Cronache del virus fetente #07

di | 7 Aprile 2020

Sono andato a fare spesa di frutta e verdura, stasera.

Ero in coda, perché dal fruttivendolo si entra disciplinatamente uno alla volta, con guanti e mascherina, e alle 18 in punto è accaduto qualcosa: un signore si è affacciato al balcone, ha esposto una bandiera italiana grossa come un lenzuolo matrimoniale e un secondo dopo ha fatto partire, da un altoparlante, l’inno di Mameli.

In un istante, tutte le finestre e i balconi dei condomini vicini si sono popolati di persone che un po’ cantavano l’inno, un po’ si salutavano sorridendo e un po’, ma nemmeno così poco, non riuscivano né a cantare né a salutare gli altri e ricacciavano in gola un magone grosso così, con gli occhi lucidi di lacrime inespresse.

La fruttivendola mi ha sorriso e ha detto: Ogni giorno, alle 18 in punto, è così dall’inizio della quarantena generale. Un rito, ormai.

È bello questo rito, ho risposto io. Così le persone riescono a incontrarsi almeno una volta al giorno.

Si, ha detto ancora la fruttivendola. Pensi che all’inizio la cosa è partita come un gioco, poi hanno cominciato a chiedergli canzoni particolari, a volte con le dediche. Qualche giorno fa è stato il compleanno di una bambina, e tutti hanno intonato il tanti auguri.
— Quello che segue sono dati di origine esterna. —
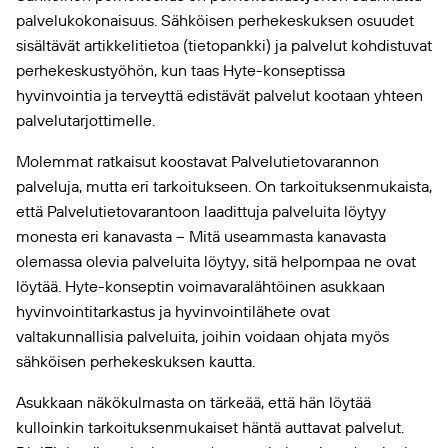
palvelukokonaisuus. Sähköisen perhekeskuksen osuudet
sisältävät artikkelitietoa (tietopankki) ja palvelut kohdistuvat
perhekeskustyöhön, kun taas Hyte-konseptissa
hyvinvointia ja terveyttä edistävät palvelut kootaan yhteen
palvelutarjottimelle.
Molemmat ratkaisut koostavat Palvelutietovarannon
palveluja, mutta eri tarkoitukseen. On tarkoituksenmukaista,
että Palvelutietovarantoon laadittuja palveluita löytyy
monesta eri kanavasta – Mitä useammasta kanavasta
olemassa olevia palveluita löytyy, sitä helpompaa ne ovat
löytää. Hyte-konseptin voimavaralähtöinen asukkaan
hyvinvointitarkastus ja hyvinvointilähete ovat
valtakunnallisia palveluita, joihin voidaan ohjata myös
sähköisen perhekeskuksen kautta.
Asukkaan näkökulmasta on tärkeää, että hän löytää
kulloinkin tarkoituksenmukaiset häntä auttavat palvelut.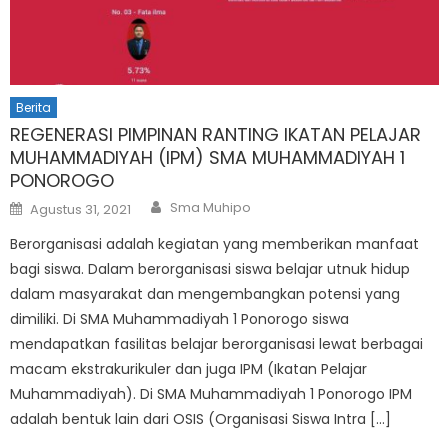
Berita
REGENERASI PIMPINAN RANTING IKATAN PELAJAR
MUHAMMADIYAH (IPM) SMA MUHAMMADIYAH 1
PONOROGO
Author
Posted
Sma Muhipo
Agustus 31, 2021
on
Berorganisasi adalah kegiatan yang memberikan manfaat
bagi siswa. Dalam berorganisasi siswa belajar utnuk hidup
dalam masyarakat dan mengembangkan potensi yang
dimiliki. Di SMA Muhammadiyah 1 Ponorogo siswa
mendapatkan fasilitas belajar berorganisasi lewat berbagai
macam ekstrakurikuler dan juga IPM (Ikatan Pelajar
Muhammadiyah). Di SMA Muhammadiyah 1 Ponorogo IPM
adalah bentuk lain dari OSIS (Organisasi Siswa Intra […]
A quel punto, lo devo dire, mentre l’inno finiva e partiva la compilation del giorno, il magone è venuto anche a me. E ho pensato che questo virus maledetto ha avuto tante colpe, ha seminato morte e disperazione, ma forse una cosa buona è riuscita a farla: riavvicinare tra loro le persone, far riscoprire un minimo di vita di quartiere che prima, persi come eravamo dietro alle nostre cose urgenti di scarsa importanza, avevamo trascurato. È riuscito a farci ricordare che insieme è meglio, che la disgregazione non conviene a nessuno, e che quando arriva l’onda alta è meglio restare stretti e fare resistenza che lasciarsi travolgere.

Così, per quanto mi costi dirlo, continuo a sperare che un domani più o meno lontano questo periodo del coronavirus, invece che maledirlo soltanto, potremmo anche ricordarlo con una specie di gratitudine. Folle e dolorosa, forse, ma pur sempre gratitudine.


La compilation del giorno, fino a che ho avuto il privilegio di ascoltarla, è continuata con Help! dei Beatles e con E la vita, la vita, di Cochi e Renato. Intuendo che dietro la compilation del giorno c’è un progetto preciso, e commuovendomi ancora un po’ anche per questo.